Stellen Sie sich einmal vor, Sie könnten kein Detail aus Ihrem Leben vergessen – Sie könnten sich also zu jeder Zeit an noch so jedes winzige Detail aus Ihrer Vergangenheit erinnern und das in jedem Moment Ihres Lebens. Dieses totale Gedächtnis würde Ihr Leben tatsächlich unendlich erschweren. Gerade um Platz für wichtige Ereignisse im Leben zu haben, um Entscheidungen zu treffen und alltagsfähig zu sein, brauchen wir genügend Spielraum innerhalb unseres Gedächtnisses. Und den schaffen wir nicht dadurch, dass wir uns beispielsweise noch daran erinnern können, welche Farbe unsere Socken hatten, die wir vor zwei Wochen getragen haben oder welche Nummer die Buslinie aufwies, die wir vor zehn Jahren im Türkeiurlaub auf dem Weg nach Istanbul genommen haben. Es geht also eher um den optimalen Ausgleich zwischen Erinnern und Vergessen. Und Vergessen wirkt psychisch entlastend, wie auch die Hirnforschung empirisch bestätigt hat.

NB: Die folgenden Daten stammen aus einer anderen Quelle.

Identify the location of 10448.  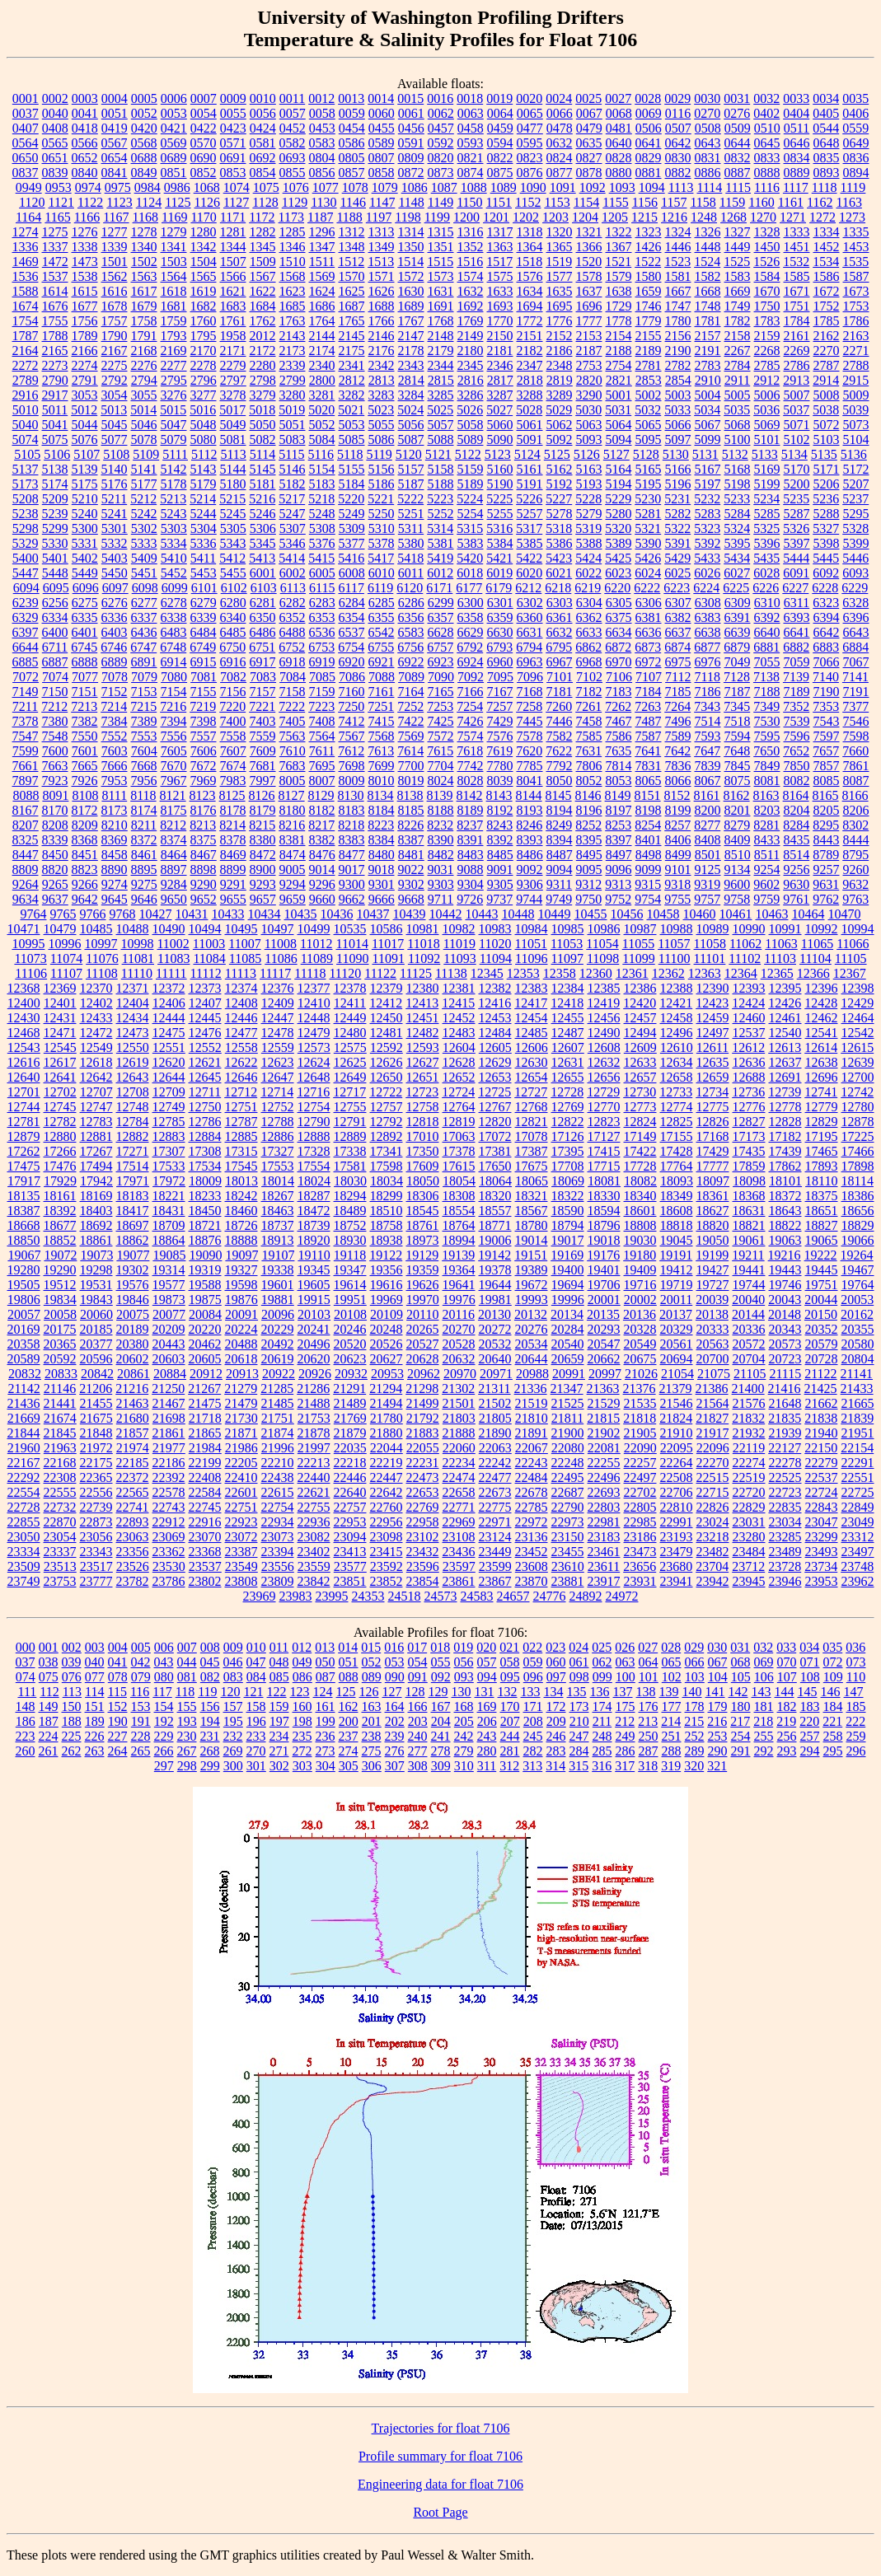
(518, 914).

Der Gedächtniskünstler Schereschewski
Es gibt einen sehr interessanten Fall von einem Mann mit einer absolut übernormalen Gedächtnisfähigkeit: und zwar der Fall des Gedächtniskünstlers Schereschewski. Dieser erstaunliche Mann wurde über mehrere Jahre von dem russischen Psychologen A. R. Lurija beobachtet. Schereschewski war ursprünglich Reporter, fiel aber seinen Kollegen im besonderen Maße dadurch auf, dass er sich niemals Notizen machte und sich Instruktionen und Daten ohne Probleme merken konnte, auch wenn diese noch so kompliziert waren. Seine enorme Gedächtnisbegabung basierte auf der Fähigkeit der Synästhesie.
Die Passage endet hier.